Los Angeles — Star Wars: The Force Awakens marched confidently into the new year, raking in an additional $88.3m over the New Year's weekend and topping the box office for a third week, according to studio estimates Sunday.
In addition to setting a new high mark in New Year's box office history, the record-busting film blew past the domestic grosses of both Jurassic World ($652.3m) and Titanic ($658.7m) to become the second-highest earner of all time with $740.3m in just 19 days of release.
The top domestic film is Avatar with a $760.5m lifetime domestic gross, but Star Wars is barreling in to surpass it soon. For context, it took Avatar 72 days to reach $700m. Star Wars did that in 16 days.
Internationally, Star Wars earned $96.3m this weekend, boosting its global total to $184.6m. The film opens in China on 9 January.
While Star Wars might not give up its throne any time soon, films like Daddy's Home and Sisters have proven to be incredibly strong performers.
Daddy's Home, the comedy starring Will Ferrell and Mark Wahlberg, came in second with an estimated $29m, bringing its total to $93.7m in just two weeks. The film fell only 25% from its first weekend in theaters.
Even more formidable is the mere 11% drop from the Tina Fey and Amy Poehler comedy Sisters, which brought in $12.6m in its third weekend for a fourth-place spot. The film has earned $61.7m so far.
"When you look at the holding power of Daddy's Home and Sisters, it shows you that those films are for many people the antidote to Star Wars," said Paul Dergarabedian, a senior media analyst for box office tracker Rentrak. "The diversity of the slate that the studios created by not retreating from Star Wars is helping."

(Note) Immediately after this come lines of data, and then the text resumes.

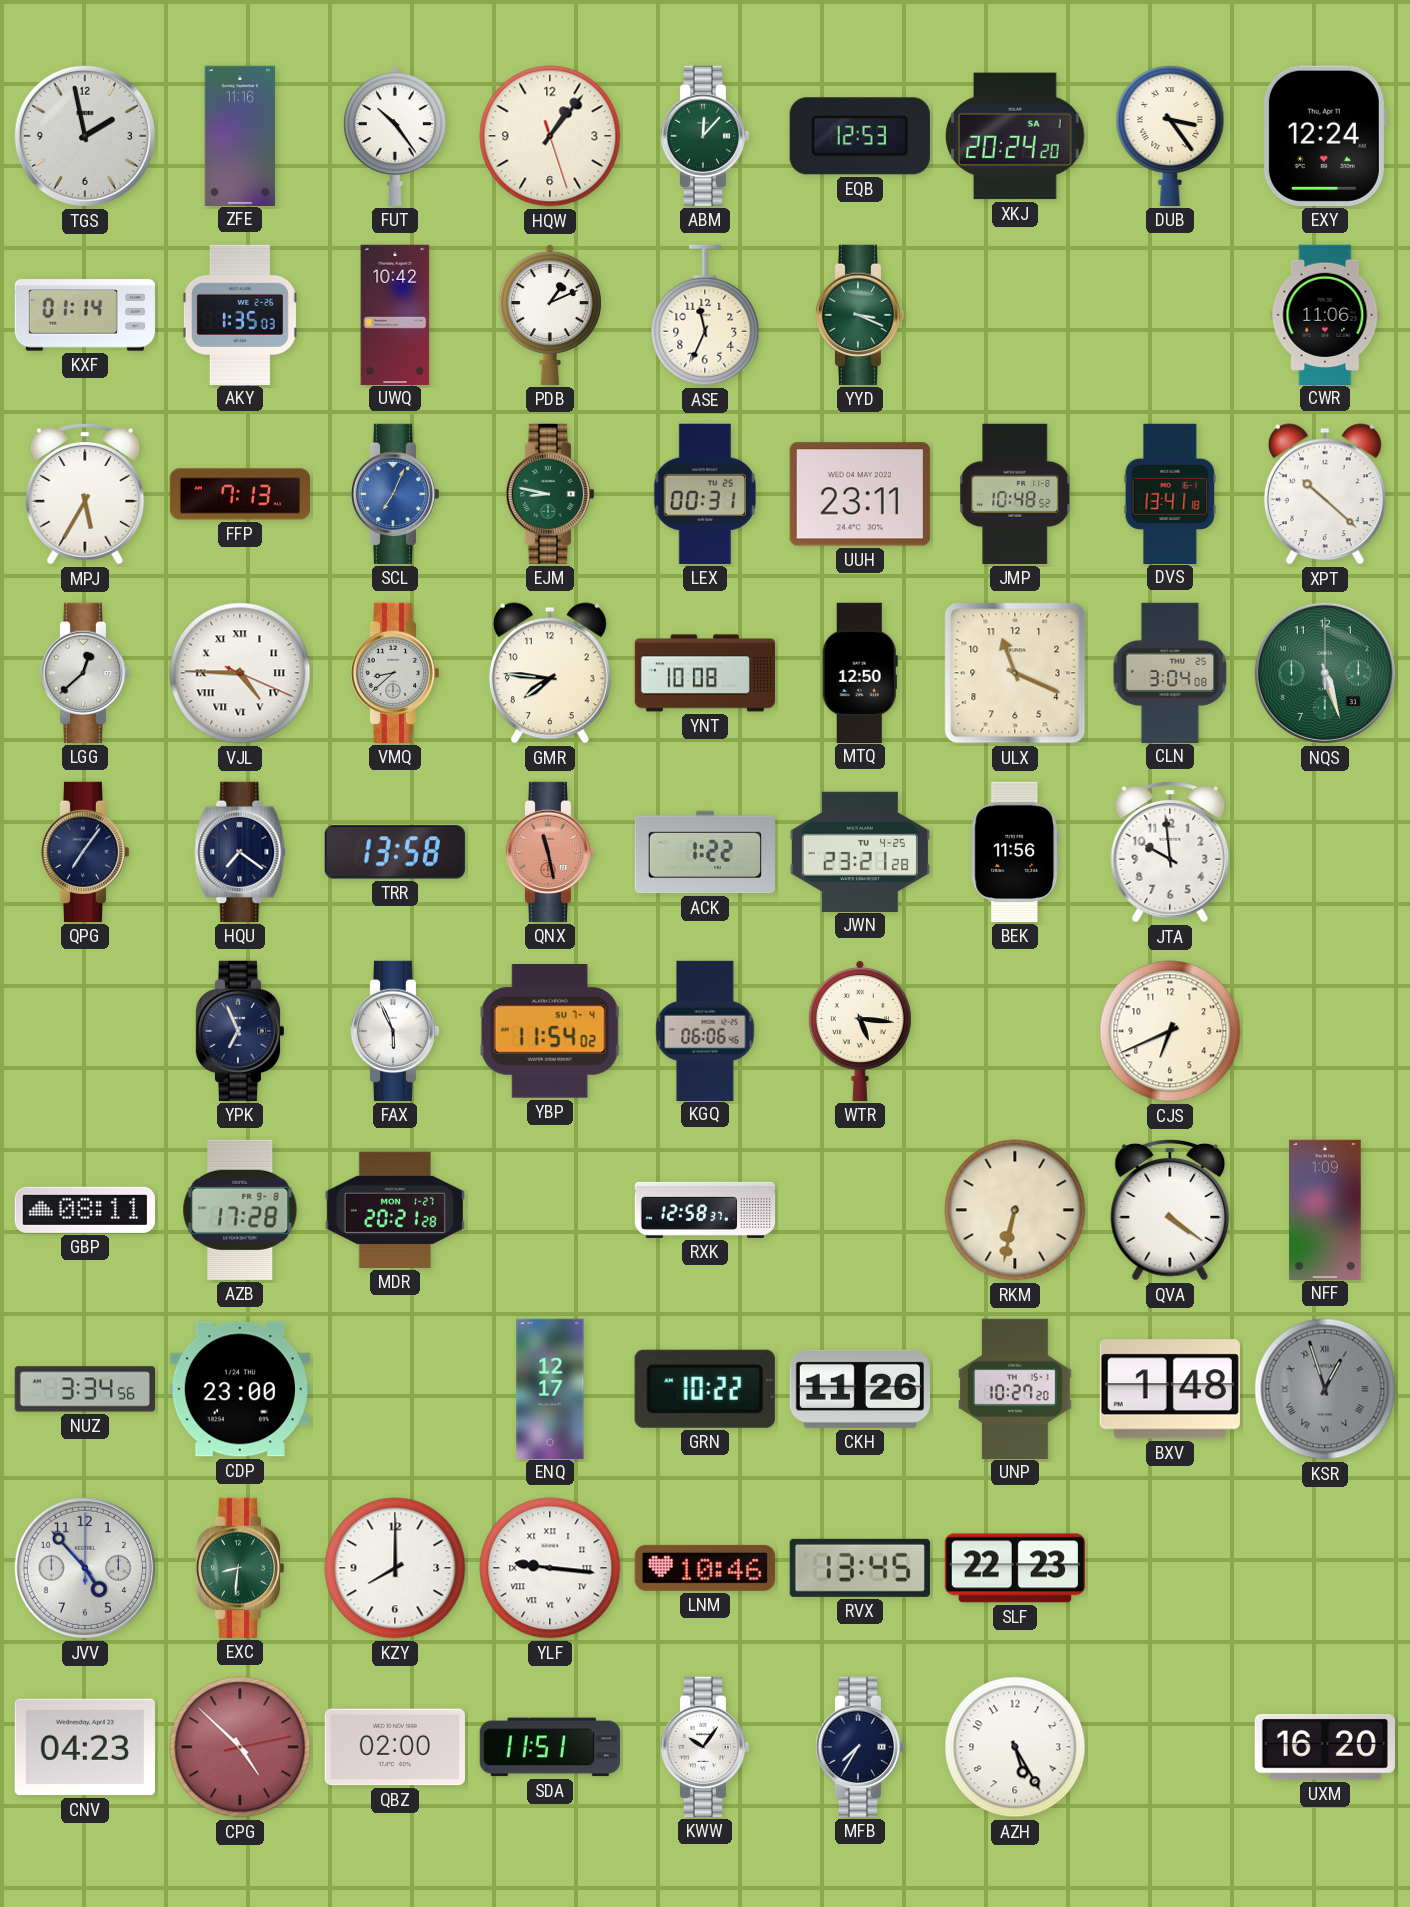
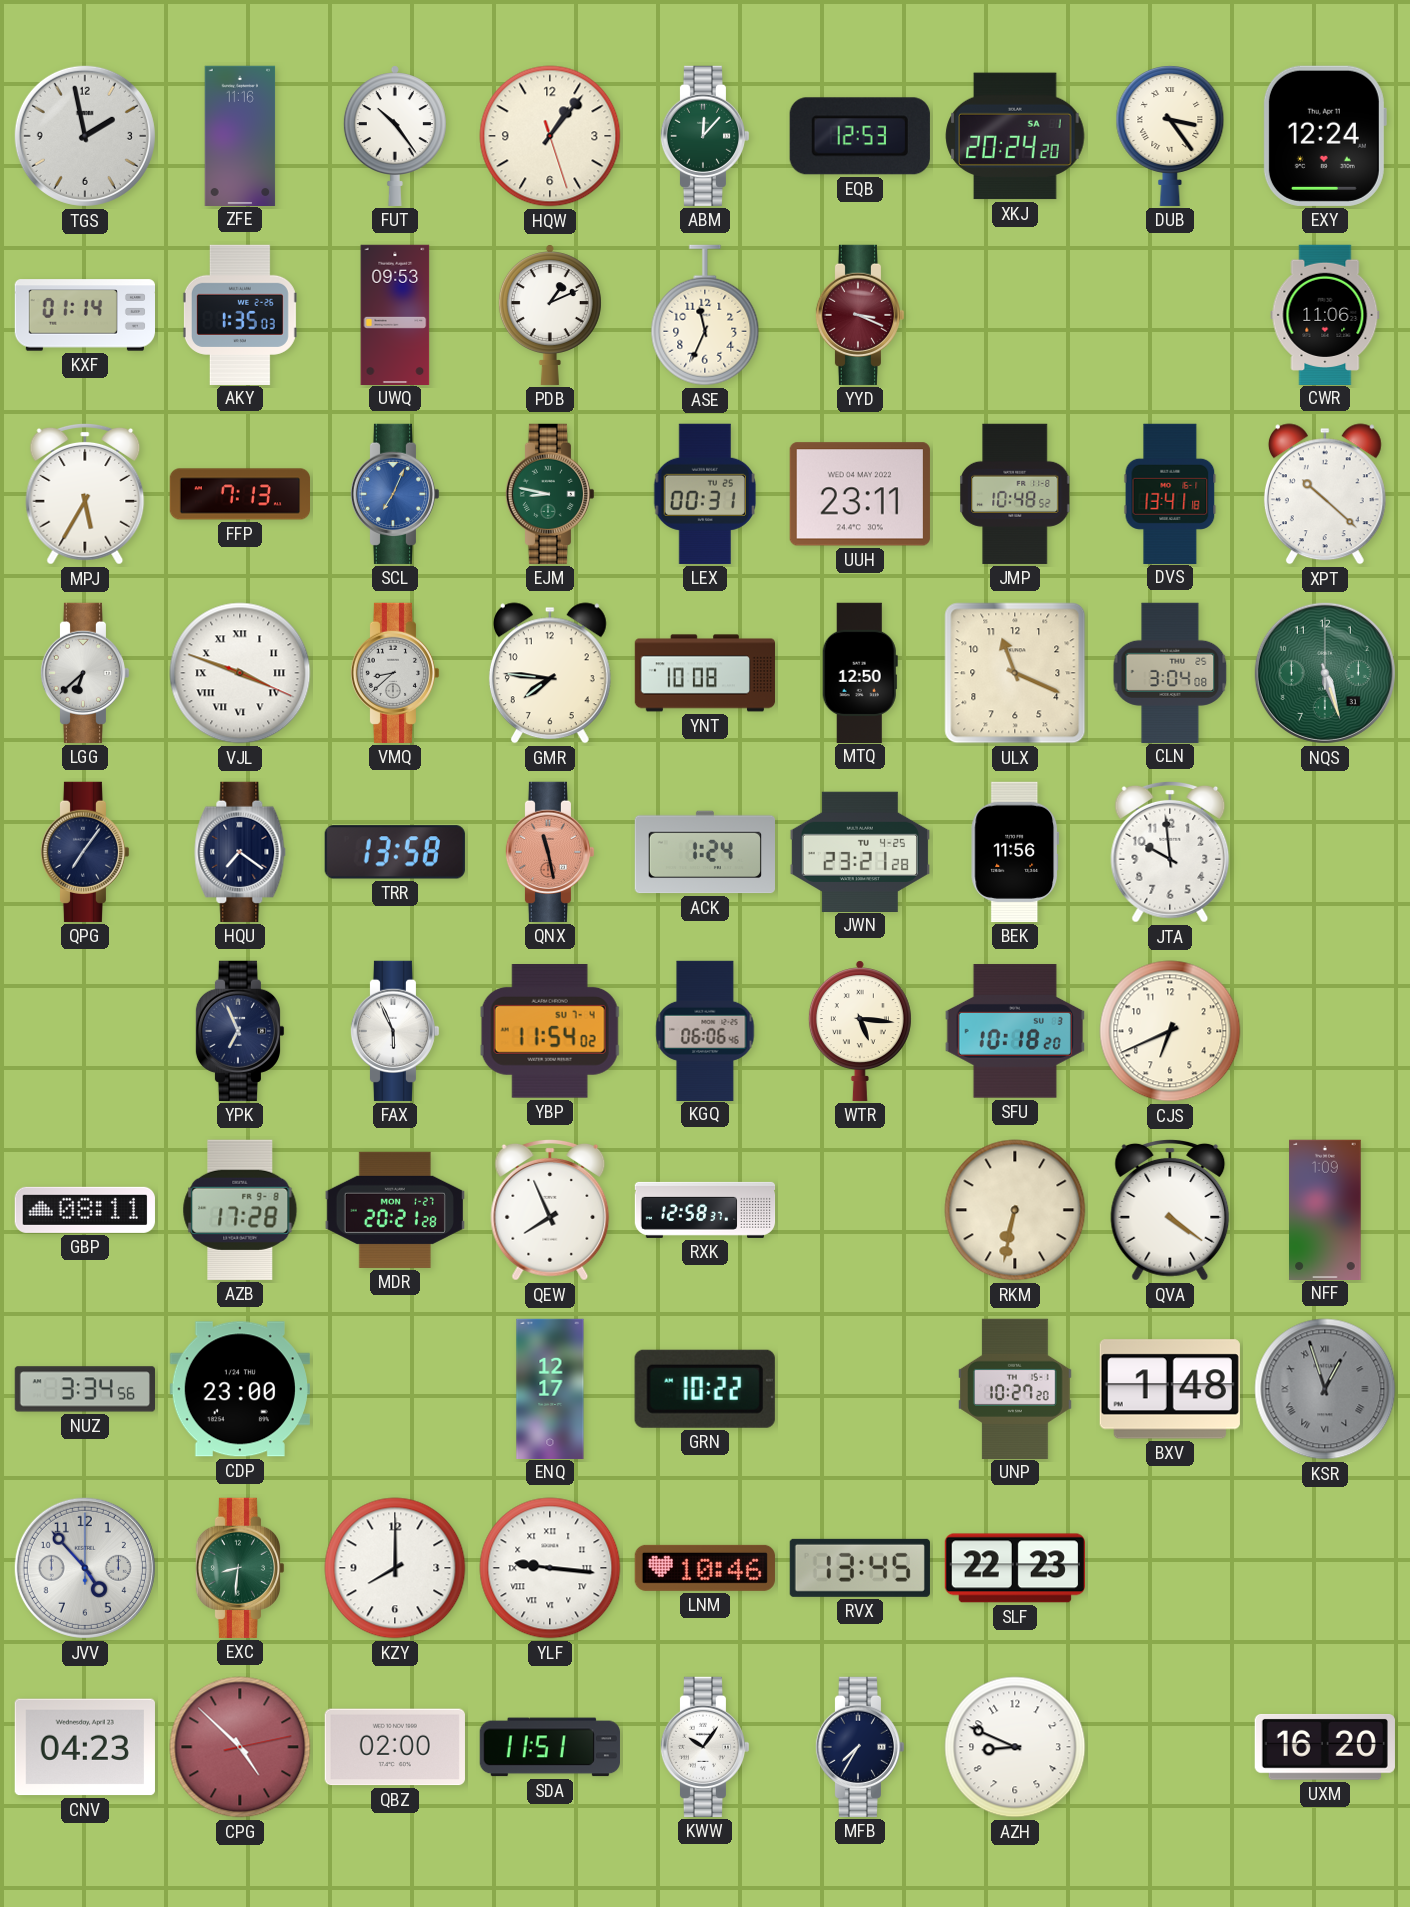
UWQ: 10:42 -> 09:53
YYD dial: green -> burgundy
LGG: 12:38 -> 6:38
VJL: 4:45 -> 3:48
ACK: 1:22 -> 1:24
SFU: none -> 10:18
QEW: none -> 7:56
CKH: 11:26 -> none
AZH: 5:25 -> 8:49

Quentin Tarantino's bloody Western The Hateful Eight, meanwhile, took third with $16.2m in its first weekend in wide release after a strong limited debut. The three-hour epic, which cost a reported $44m to produce, has made $29.6m to date — just shy of what Django Unchained made in its first weekend.
"There is still a big audience out there for auteur-driven cinema," Dergarabedian said. "Tarantino, no matter what, is an interesting filmmaker. Film fans want to see what he's up to. It's not as big as some of his other films, but it's still doing well as it expands."
Alvin and the Chipmunks: The Road Chip took fifth place with $11.8m, dropping only 10% from last weekend.
The year is off to a strong start overall, up 24.5% from last year. This New Year's weekend could even set a record if it tops the $220m total of 2009/2010, when both Avatar and Sherlock Holmes were in theatres.